Transportation: Automotive, Diesel & Small Engines Resources

To diagnose and repair automotive electrical problems, technicians must be able to test the systems for malfunctions.

Now that we have an understanding of volts, ohms, and amps, how do we test for those attributes during diagnosis?

Generally, the majority of our electrical testing will be done with a digital multimeter (DMM), sometimes also called a digital volt-ohm-meter (DVOM). A DMM is a versatile tool used for measuring voltage, current, resistance, capacitance, frequency, pulse width, and other aspects of electricity.

DVOMs come in many different sizes and capabilities; however, for our purposes we will use the following example which has features and operational characteristics that are typical of today’s meters. Students should familiarize themselves with both the representative meter on the next page, and the one they will actually be using for circuit testing.

We recommend getting your personal DMM or one from the shop to compare it to the simulated meter as you study this section. You should quickly discover that the operation of the meters are very similar regardless of the DMM manufacturer.

A large variety of DMMs are available, but most of them include as least eight common features as shown on the representative example below.

As with most things, meters come with different levels of features, quality, and prices. A technician considering the purchase of a digital meter should keep three things in mind:

• What category meter do I need? This is a major safety issue. The meter should be a category 3 or 4 for today’s vehicles.
• Does it have all the functions I need?
• What is its input impedance?

Impedance is the measure of a meter's input resistance. A higher input impedance will prevent the current flow in the circuit from changing when connecting the meter to a live circuit during testing, and affecting the circuit operation.

Some lower quality meters have a tendency to 'load' the circuit being tested and thus affect not only the operation of the devices itself, but also cause incorrect readings to be displayed. To prevent this 'loading' problem from occurring, always look for a meter with a high input impedance, preferable in the range of 10,000,000 ohms (10MΩ) or higher.

Input impedance becomes even more critical when measuring electronic components, as some low impedance meters can actually cause damage to those circuits by lowering the overall resistance and raising the current flow to a dangerous level during testing.
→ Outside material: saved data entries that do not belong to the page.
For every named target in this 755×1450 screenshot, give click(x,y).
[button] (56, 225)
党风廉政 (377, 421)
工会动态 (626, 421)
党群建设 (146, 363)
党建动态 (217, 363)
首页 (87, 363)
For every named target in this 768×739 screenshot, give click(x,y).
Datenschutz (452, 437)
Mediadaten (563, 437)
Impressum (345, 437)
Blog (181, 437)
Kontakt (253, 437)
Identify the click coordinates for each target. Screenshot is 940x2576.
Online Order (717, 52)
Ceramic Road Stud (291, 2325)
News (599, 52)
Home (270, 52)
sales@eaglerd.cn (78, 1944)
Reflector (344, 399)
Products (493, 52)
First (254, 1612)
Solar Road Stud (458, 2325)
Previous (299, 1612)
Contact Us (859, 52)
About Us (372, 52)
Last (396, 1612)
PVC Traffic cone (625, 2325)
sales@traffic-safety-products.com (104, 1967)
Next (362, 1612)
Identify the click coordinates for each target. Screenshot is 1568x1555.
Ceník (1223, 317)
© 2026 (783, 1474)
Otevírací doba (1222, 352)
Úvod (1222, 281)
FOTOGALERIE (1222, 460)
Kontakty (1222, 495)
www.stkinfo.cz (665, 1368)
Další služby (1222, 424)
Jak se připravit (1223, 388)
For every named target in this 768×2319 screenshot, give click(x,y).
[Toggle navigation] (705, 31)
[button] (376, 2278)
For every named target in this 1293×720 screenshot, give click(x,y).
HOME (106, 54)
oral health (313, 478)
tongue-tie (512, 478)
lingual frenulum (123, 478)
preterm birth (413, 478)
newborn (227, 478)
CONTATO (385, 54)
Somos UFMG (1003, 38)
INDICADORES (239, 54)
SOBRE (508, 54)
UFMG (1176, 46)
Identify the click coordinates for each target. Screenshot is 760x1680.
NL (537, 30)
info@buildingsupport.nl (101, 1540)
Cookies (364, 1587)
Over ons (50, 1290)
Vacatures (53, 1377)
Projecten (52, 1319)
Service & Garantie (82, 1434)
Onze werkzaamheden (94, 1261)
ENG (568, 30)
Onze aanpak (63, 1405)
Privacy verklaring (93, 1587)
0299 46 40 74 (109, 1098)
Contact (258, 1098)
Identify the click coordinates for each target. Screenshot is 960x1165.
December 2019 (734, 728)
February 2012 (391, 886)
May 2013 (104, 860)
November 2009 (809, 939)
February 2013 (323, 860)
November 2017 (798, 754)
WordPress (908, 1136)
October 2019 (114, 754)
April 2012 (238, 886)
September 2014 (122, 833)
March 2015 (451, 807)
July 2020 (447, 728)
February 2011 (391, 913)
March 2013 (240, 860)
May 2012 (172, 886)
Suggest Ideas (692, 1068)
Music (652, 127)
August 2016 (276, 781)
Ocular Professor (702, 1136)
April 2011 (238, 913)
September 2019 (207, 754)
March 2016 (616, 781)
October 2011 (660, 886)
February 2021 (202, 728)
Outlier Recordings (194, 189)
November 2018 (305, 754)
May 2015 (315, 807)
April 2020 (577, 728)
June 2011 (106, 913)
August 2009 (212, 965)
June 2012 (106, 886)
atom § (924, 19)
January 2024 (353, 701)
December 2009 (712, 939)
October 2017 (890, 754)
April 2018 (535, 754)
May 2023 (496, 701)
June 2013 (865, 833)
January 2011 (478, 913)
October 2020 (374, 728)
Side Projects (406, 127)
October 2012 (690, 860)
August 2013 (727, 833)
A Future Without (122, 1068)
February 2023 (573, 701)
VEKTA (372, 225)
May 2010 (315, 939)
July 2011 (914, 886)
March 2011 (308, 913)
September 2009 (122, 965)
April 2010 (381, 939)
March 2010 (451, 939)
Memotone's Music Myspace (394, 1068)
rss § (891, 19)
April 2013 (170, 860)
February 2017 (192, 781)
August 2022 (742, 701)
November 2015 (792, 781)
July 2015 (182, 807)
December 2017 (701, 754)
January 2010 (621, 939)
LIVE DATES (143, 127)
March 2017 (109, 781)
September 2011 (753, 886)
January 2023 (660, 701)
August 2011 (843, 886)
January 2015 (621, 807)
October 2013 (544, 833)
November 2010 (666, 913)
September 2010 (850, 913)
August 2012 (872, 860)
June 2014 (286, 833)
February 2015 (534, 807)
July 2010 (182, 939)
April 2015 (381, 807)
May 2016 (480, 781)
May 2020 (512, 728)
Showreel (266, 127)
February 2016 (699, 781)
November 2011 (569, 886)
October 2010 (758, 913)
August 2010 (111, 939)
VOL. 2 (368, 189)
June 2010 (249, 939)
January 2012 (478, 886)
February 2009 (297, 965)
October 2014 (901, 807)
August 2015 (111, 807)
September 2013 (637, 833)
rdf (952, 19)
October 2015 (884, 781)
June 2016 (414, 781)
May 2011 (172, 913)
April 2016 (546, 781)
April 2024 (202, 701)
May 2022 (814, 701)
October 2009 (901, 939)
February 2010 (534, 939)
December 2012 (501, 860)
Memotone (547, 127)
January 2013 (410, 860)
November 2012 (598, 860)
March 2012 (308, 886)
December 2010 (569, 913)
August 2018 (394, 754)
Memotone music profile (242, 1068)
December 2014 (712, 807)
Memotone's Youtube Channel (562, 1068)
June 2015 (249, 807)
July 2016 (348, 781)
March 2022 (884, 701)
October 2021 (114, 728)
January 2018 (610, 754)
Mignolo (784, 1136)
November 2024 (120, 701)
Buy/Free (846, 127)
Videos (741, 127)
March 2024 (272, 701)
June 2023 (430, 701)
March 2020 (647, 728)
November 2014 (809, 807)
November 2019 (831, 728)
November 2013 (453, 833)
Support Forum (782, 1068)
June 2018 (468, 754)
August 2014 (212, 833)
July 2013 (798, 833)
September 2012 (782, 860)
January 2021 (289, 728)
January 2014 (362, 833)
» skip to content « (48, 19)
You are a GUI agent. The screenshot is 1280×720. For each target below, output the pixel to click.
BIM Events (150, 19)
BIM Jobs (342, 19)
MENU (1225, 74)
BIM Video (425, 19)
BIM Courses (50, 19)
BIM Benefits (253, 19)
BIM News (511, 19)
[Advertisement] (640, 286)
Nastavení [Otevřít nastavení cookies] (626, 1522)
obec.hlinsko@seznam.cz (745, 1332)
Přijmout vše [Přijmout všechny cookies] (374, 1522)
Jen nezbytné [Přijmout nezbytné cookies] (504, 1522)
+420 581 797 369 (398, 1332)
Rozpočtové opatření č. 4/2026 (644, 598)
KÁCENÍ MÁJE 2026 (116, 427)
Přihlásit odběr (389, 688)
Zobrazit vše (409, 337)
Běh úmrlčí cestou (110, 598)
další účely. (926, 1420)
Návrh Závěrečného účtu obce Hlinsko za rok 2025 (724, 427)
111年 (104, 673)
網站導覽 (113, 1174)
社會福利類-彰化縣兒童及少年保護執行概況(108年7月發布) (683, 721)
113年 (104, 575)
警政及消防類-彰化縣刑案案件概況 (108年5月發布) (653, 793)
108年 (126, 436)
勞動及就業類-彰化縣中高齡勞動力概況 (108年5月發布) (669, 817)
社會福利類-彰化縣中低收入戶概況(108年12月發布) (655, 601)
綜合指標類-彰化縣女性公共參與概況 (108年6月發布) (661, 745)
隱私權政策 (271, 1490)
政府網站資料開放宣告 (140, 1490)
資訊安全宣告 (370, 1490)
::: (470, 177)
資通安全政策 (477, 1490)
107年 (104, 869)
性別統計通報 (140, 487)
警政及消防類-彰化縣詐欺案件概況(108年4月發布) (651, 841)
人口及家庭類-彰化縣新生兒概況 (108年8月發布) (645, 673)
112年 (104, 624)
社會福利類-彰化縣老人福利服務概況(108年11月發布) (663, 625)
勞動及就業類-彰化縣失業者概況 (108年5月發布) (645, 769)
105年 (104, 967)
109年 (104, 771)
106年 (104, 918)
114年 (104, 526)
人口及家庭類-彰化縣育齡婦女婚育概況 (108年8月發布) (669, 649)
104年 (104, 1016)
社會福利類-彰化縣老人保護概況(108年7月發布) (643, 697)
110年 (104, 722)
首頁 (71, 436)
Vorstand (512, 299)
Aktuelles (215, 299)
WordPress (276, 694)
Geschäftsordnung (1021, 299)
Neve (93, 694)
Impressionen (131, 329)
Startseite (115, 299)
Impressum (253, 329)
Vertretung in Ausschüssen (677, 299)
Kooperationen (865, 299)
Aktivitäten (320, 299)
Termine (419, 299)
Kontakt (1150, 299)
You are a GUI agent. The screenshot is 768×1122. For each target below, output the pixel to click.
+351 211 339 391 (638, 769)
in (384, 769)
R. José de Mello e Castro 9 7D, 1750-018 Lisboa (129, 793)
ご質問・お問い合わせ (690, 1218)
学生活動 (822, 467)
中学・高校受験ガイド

The saying, a chain is only as strong as its weakest link is true when discussing meter leads. Putting category II leads on a category IV meter creates a category II meter. The meter is only as good as the leads you are using with it.

Before using the meter, inspect the leads for damage. Look closely at any nicks or cuts on the leads. Good quality leads are double insulated. This means there is a layer of white insulation under the red or black outer plastic insulation. If this white is visible, the leads are not safe to use and should be replaced before making any measurements. In fact, any lead with a nick or cut in the outer insulation that is large enough to feel with your fingernail should be replaced instead of used.